[TASK] Performance improvement on indexing process 75/20275/8
authorRalf Hettinger <ng@ralfhettinger.de>
Sun, 28 Apr 2013 19:48:54 +0000 (21:48 +0200)
committerWouter Wolters <typo3@wouterwolters.nl>
Fri, 3 Oct 2014 09:46:20 +0000 (11:46 +0200)
Use exec_INSERTmultipleRows instead of exec_INSERTquery for
submitting indexer results to table index_rel. This may save _a lot_
of I/O load, especially when a page contains many words to be indexed.

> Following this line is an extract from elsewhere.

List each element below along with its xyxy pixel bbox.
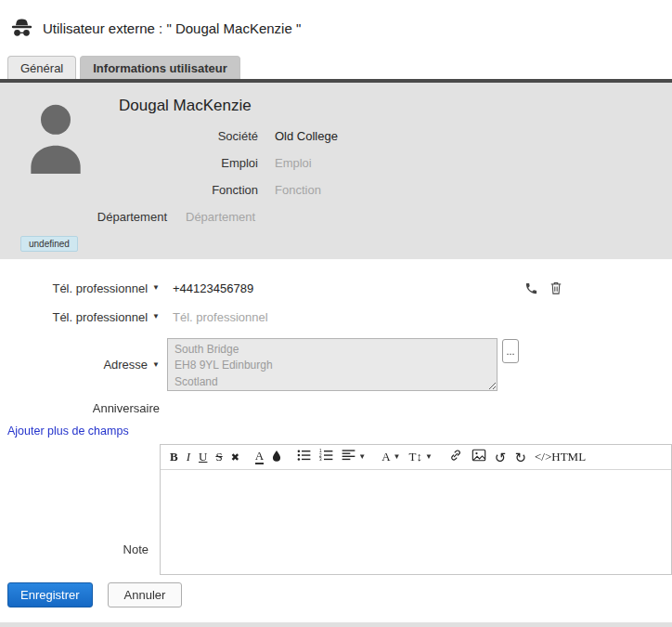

Skip words marked as stopWords to prevent flooding of index_rel table.

Resolves: #38742
Resolves: #18599
Releases: master
Change-Id: Ia729e6632124692cabe7d5ebe079db7d6795b809
Reviewed-on: http://review.typo3.org/20275
Reviewed-by: Markus Klein <klein.t3@reelworx.at>
Tested-by: Markus Klein <klein.t3@reelworx.at>
Reviewed-by: Wouter Wolters <typo3@wouterwolters.nl>
Tested-by: Wouter Wolters <typo3@wouterwolters.nl>
typo3/sysext/indexed_search/Classes/Indexer.php

index c964a51..4cd8fb6 100644 (file)
@@ -1993,18 +1993,25 @@ class Indexer {
         */
        public function submitWords($wordList, $phash) {
                if (\TYPO3\CMS\IndexedSearch\Utility\IndexedSearchUtility::isTableUsed('index_rel')) {
+                       $stopWords = $GLOBALS['TYPO3_DB']->exec_SELECTgetRows('wid', 'index_words', 'is_stopword != 0', '', '', '', 'wid');
+
                        $GLOBALS['TYPO3_DB']->exec_DELETEquery('index_rel', 'phash=' . (int)$phash);
+                       $fields = array('phash', 'wid', 'count', 'first', 'freq', 'flags');
+                       $rows = array();
                        foreach ($wordList as $val) {
-                               $insertFields = array(
-                                       'phash' => (int)$phash,
-                                       'wid' => (int)$val['hash'],
-                                       'count' => (int)$val['count'],
-                                       'first' => (int)$val['first'],
-                                       'freq' => $this->freqMap($val['count'] / $this->wordcount),
-                                       'flags' => $val['cmp'] & $this->flagBitMask
+                               if (isset($stopWords[$val['hash']])) {
+                                       continue;
+                               }
+                               $rows[] = array(
+                                       (int)$phash,
+                                       (int)$val['hash'],
+                                       (int)$val['count'],
+                                       (int)$val['first'],
+                                       $this->freqMap($val['count'] / $this->wordcount),
+                                       $val['cmp'] & $this->flagBitMask
                                );
-                               $GLOBALS['TYPO3_DB']->exec_INSERTquery('index_rel', $insertFields);
                        }
+                       $GLOBALS['TYPO3_DB']->exec_INSERTmultipleRows('index_rel', $fields, $rows);
                }
        }